* Information shown
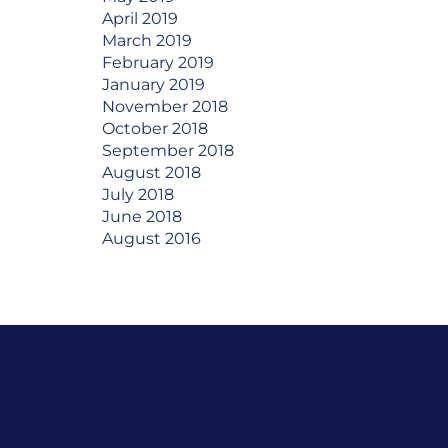
April 2019
March 2019
February 2019
January 2019
November 2018
October 2018
September 2018
August 2018
July 2018
June 2018
August 2016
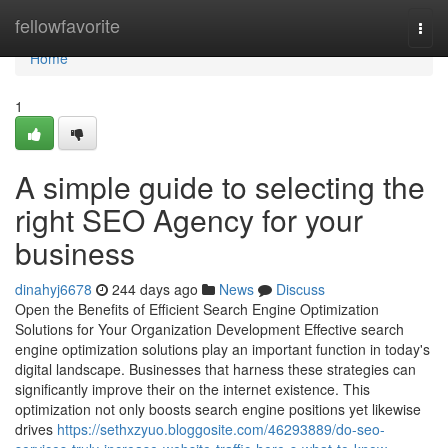
Home
fellowfavorite
Togg
navi
Home
1
A simple guide to selecting the
right SEO Agency for your
business
dinahyj6678
244 days ago
News
Discuss
Open the Benefits of Efficient Search Engine Optimization
Solutions for Your Organization Development Effective search
engine optimization solutions play an important function in today's
digital landscape. Businesses that harness these strategies can
significantly improve their on the internet existence. This
optimization not only boosts search engine positions yet likewise
drives
https://sethxzyuo.bloggosite.com/46293889/do-seo-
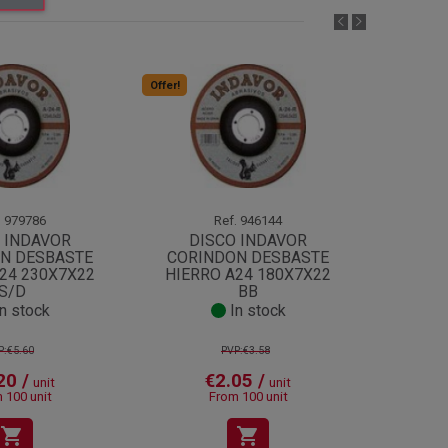
Offer!
Offer!
.
979786
Ref.
946144
 INDAVOR
DISCO INDAVOR
DI
N DESBASTE
CORINDON DESBASTE
CORI
24 230X7X22
HIERRO A24 180X7X22
HIERR
S/D
BB
n stock
In stock
P:€5.60
PVP:€3.58
20 /
€2.05 /
unit
unit
 100 unit
From 100 unit
shopping_cart
shopping_cart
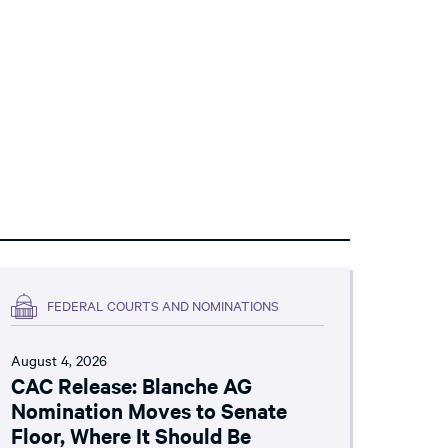
FEDERAL COURTS AND NOMINATIONS
August 4, 2026
CAC Release: Blanche AG
Nomination Moves to Senate
Floor, Where It Should Be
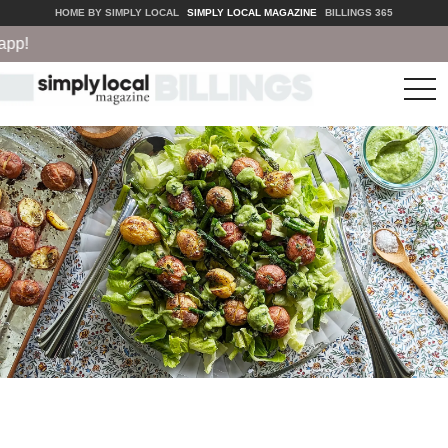
HOME BY SIMPLY LOCAL
SIMPLY LOCAL MAGAZINE
BILLINGS 365
!
tog
nav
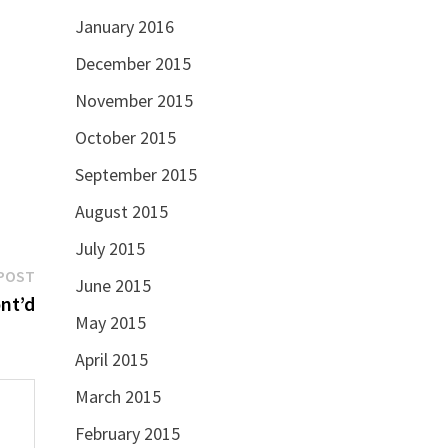
January 2016
December 2015
November 2015
October 2015
September 2015
August 2015
July 2015
Next
POST
June 2015
post:
nt’d
May 2015
April 2015
March 2015
February 2015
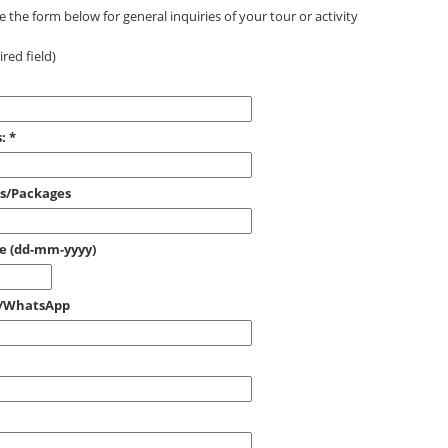
 the form below for general inquiries of your tour or activity
red field)
:
*
es/Packages
ce (dd-mm-yyyy)
e/WhatsApp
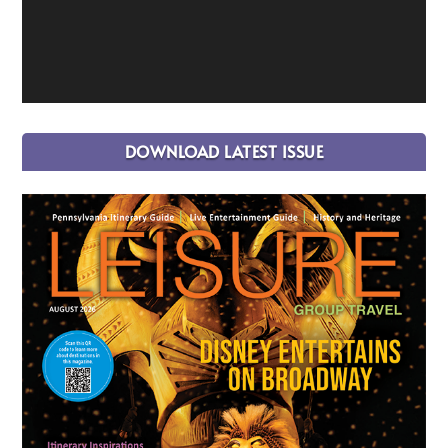
DOWNLOAD LATEST ISSUE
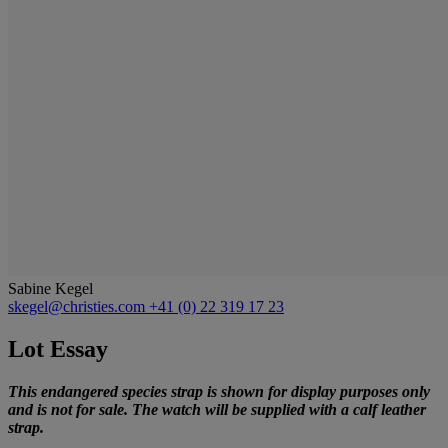
Sabine Kegel
skegel@christies.com
+41 (0) 22 319 17 23
Lot Essay
This endangered species strap is shown for display purposes only
and is not for sale. The watch will be supplied with a calf leather
strap.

* Description of the task
Output exactly, and with no pictures, the lines from the line that holds "August 2018" through the last line of the listing above.

* Response box
August 2018
July 2018
June 2018
August 2016
Home
fellowfavorite
Togg
navi
Home
1
A simple guide to selecting the
right SEO Agency for your
business
dinahyj6678
244 days ago
News
Discuss
Open the Benefits of Efficient Search Engine Optimization
Solutions for Your Organization Development Effective search
engine optimization solutions play an important function in today's
digital landscape. Businesses that harness these strategies can
significantly improve their on the internet existence. This
optimization not only boosts search engine positions yet likewise
drives
https://sethxzyuo.bloggosite.com/46293889/do-seo-
Offer!
Offer!
.
979786
Ref.
946144
 INDAVOR
DISCO INDAVOR
DI
N DESBASTE
CORINDON DESBASTE
CORI
24 230X7X22
HIERRO A24 180X7X22
HIERR
S/D
BB
n stock
In stock
P:€5.60
PVP:€3.58
20 /
€2.05 /
unit
unit
 100 unit
From 100 unit
shopping_cart
shopping_cart
FEDERAL COURTS AND NOMINATIONS
August 4, 2026
CAC Release: Blanche AG
Nomination Moves to Senate
Floor, Where It Should Be
HOME BY SIMPLY LOCAL
SIMPLY LOCAL MAGAZINE
BILLINGS 365
!
tog
nav
January 2016
December 2015
November 2015
October 2015
September 2015
August 2015
July 2015
Next
POST
June 2015
post:
nt’d
May 2015
April 2015
March 2015
February 2015
 the form below for general inquiries of your tour or activity
red field)
:
*
es/Packages
ce (dd-mm-yyyy)
e/WhatsApp
DOWNLOAD LATEST ISSUE
Sabine Kegel
skegel@christies.com
+41 (0) 22 319 17 23
Lot Essay
This endangered species strap is shown for display purposes only
and is not for sale. The watch will be supplied with a calf leather
strap.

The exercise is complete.